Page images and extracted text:

++++++++++

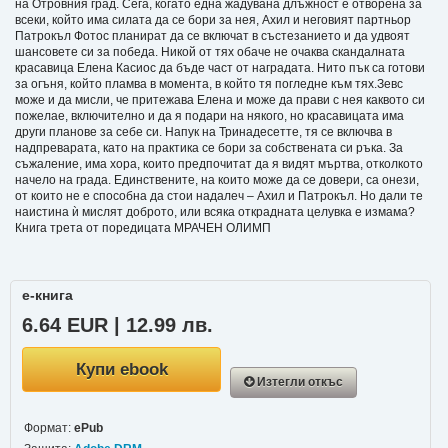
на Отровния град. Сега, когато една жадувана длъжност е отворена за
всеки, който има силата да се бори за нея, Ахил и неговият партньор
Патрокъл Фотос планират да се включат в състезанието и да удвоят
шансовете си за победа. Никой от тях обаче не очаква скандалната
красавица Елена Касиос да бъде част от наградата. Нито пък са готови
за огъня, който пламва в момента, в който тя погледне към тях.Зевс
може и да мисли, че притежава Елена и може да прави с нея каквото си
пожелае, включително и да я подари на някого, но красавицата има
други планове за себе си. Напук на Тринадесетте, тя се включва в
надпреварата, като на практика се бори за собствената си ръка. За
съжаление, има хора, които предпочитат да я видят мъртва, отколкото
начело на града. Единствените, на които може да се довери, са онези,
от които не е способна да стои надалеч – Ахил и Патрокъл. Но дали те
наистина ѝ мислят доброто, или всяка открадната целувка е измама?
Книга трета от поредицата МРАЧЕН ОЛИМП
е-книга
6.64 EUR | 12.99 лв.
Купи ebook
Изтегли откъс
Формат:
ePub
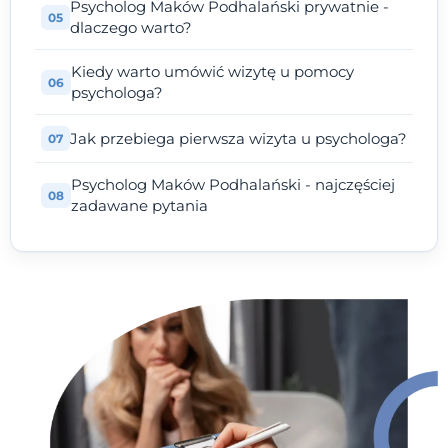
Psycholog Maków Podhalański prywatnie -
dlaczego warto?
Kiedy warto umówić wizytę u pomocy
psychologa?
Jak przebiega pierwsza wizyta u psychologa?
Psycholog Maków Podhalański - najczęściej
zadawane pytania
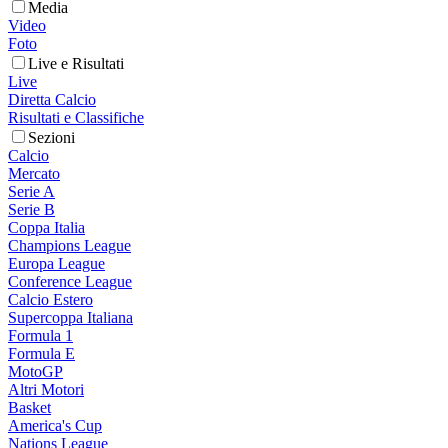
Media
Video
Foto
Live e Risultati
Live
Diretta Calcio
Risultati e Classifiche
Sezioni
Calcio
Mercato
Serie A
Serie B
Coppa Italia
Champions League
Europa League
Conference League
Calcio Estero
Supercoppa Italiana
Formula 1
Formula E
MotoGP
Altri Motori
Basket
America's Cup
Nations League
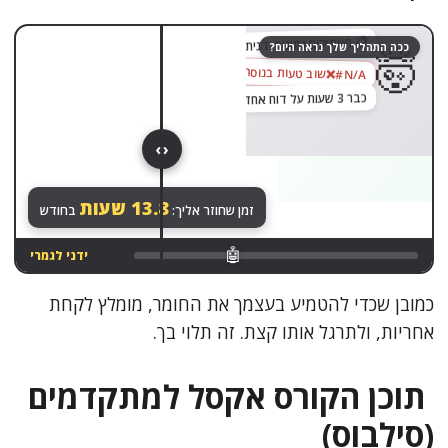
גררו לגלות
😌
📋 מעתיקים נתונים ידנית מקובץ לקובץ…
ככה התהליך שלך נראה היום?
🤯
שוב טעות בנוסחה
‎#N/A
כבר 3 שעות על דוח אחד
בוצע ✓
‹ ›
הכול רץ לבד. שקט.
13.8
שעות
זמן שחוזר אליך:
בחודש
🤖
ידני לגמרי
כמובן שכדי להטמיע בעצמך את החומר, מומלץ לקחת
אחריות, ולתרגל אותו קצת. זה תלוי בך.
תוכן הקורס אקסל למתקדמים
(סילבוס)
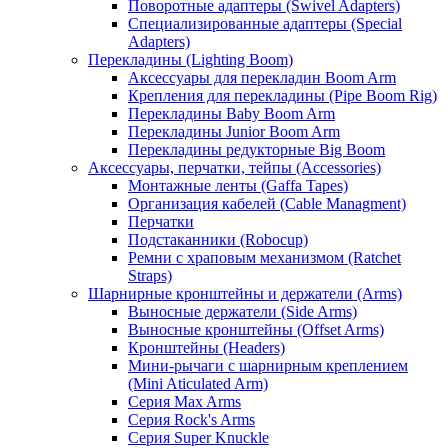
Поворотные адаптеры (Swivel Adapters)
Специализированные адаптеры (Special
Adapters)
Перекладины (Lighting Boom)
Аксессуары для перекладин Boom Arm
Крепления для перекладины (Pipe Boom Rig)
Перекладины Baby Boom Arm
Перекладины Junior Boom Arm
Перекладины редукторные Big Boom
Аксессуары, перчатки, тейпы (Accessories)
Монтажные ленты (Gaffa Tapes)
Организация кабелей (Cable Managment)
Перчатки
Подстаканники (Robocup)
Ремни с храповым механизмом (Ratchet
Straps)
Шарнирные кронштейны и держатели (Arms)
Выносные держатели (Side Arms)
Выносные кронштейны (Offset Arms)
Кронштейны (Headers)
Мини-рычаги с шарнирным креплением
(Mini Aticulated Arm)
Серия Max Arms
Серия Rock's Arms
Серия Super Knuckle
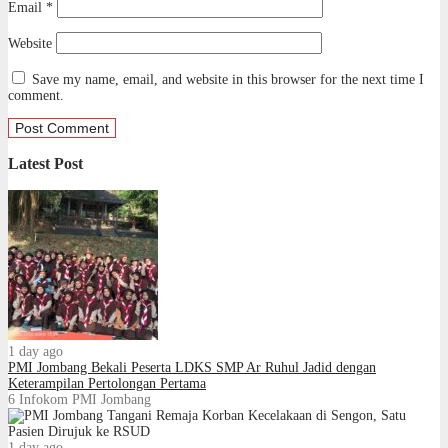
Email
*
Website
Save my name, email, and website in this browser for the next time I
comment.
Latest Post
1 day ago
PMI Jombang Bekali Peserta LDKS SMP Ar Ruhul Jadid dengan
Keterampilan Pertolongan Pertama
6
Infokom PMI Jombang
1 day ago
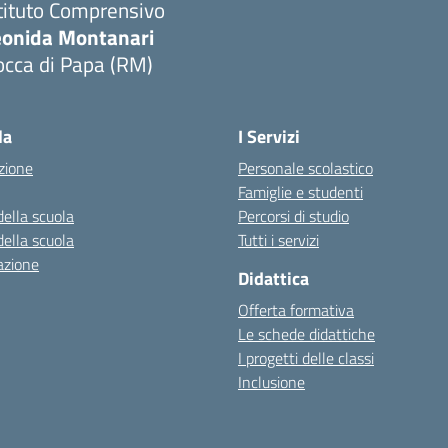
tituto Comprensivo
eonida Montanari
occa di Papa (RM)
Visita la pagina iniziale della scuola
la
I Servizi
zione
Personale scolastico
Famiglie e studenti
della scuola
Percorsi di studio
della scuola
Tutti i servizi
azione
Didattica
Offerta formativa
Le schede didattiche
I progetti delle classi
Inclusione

++++++++++

_Exercise description_
For each entry above, write it out again exactly but leave out any picture.

_Exercise answer_
на Отровния град. Сега, когато една жадувана длъжност е отворена за
всеки, който има силата да се бори за нея, Ахил и неговият партньор
Патрокъл Фотос планират да се включат в състезанието и да удвоят
шансовете си за победа. Никой от тях обаче не очаква скандалната
красавица Елена Касиос да бъде част от наградата. Нито пък са готови
за огъня, който пламва в момента, в който тя погледне към тях.Зевс
може и да мисли, че притежава Елена и може да прави с нея каквото си
пожелае, включително и да я подари на някого, но красавицата има
други планове за себе си. Напук на Тринадесетте, тя се включва в
надпреварата, като на практика се бори за собствената си ръка. За
съжаление, има хора, които предпочитат да я видят мъртва, отколкото
начело на града. Единствените, на които може да се довери, са онези,
от които не е способна да стои надалеч – Ахил и Патрокъл. Но дали те
наистина ѝ мислят доброто, или всяка открадната целувка е измама?
Книга трета от поредицата МРАЧЕН ОЛИМП
е-книга
6.64 EUR | 12.99 лв.
Купи ebook
Изтегли откъс
Формат:
ePub
Psycholog Maków Podhalański prywatnie -
dlaczego warto?
Kiedy warto umówić wizytę u pomocy
psychologa?
Jak przebiega pierwsza wizyta u psychologa?
Psycholog Maków Podhalański - najczęściej
zadawane pytania
Media
Video
Foto
Live e Risultati
Live
Diretta Calcio
Risultati e Classifiche
Sezioni
Calcio
Mercato
Serie A
Serie B
Coppa Italia
Champions League
Europa League
Conference League
Calcio Estero
Supercoppa Italiana
Formula 1
Formula E
MotoGP
Altri Motori
Basket
America's Cup
Nations League
גררו לגלות
😌
📋 מעתיקים נתונים ידנית מקובץ לקובץ…
ככה התהליך שלך נראה היום?
🤯
שוב טעות בנוסחה
‎#N/A
כבר 3 שעות על דוח אחד
בוצע ✓
‹ ›
הכול רץ לבד. שקט.
13.8
שעות
זמן שחוזר אליך:
בחודש
🤖
ידני לגמרי
כמובן שכדי להטמיע בעצמך את החומר, מומלץ לקחת
אחריות, ולתרגל אותו קצת. זה תלוי בך.
תוכן הקורס אקסל למתקדמים
(סילבוס)
Поворотные адаптеры (Swivel Adapters)
Специализированные адаптеры (Special
Adapters)
Перекладины (Lighting Boom)
Аксессуары для перекладин Boom Arm
Крепления для перекладины (Pipe Boom Rig)
Перекладины Baby Boom Arm
Перекладины Junior Boom Arm
Перекладины редукторные Big Boom
Аксессуары, перчатки, тейпы (Accessories)
Монтажные ленты (Gaffa Tapes)
Организация кабелей (Cable Managment)
Перчатки
Подстаканники (Robocup)
Ремни с храповым механизмом (Ratchet
Straps)
Шарнирные кронштейны и держатели (Arms)
Выносные держатели (Side Arms)
Выносные кронштейны (Offset Arms)
Кронштейны (Headers)
Мини-рычаги с шарнирным креплением
(Mini Aticulated Arm)
Серия Max Arms
Серия Rock's Arms
Серия Super Knuckle
Email
*
Website
Save my name, email, and website in this browser for the next time I
comment.
Latest Post
1 day ago
PMI Jombang Bekali Peserta LDKS SMP Ar Ruhul Jadid dengan
Keterampilan Pertolongan Pertama
6
Infokom PMI Jombang
1 day ago
tituto Comprensivo
eonida Montanari
occa di Papa (RM)
Visita la pagina iniziale della scuola
la
I Servizi
zione
Personale scolastico
Famiglie e studenti
della scuola
Percorsi di studio
della scuola
Tutti i servizi
azione
Didattica
Offerta formativa
Le schede didattiche
I progetti delle classi
Inclusione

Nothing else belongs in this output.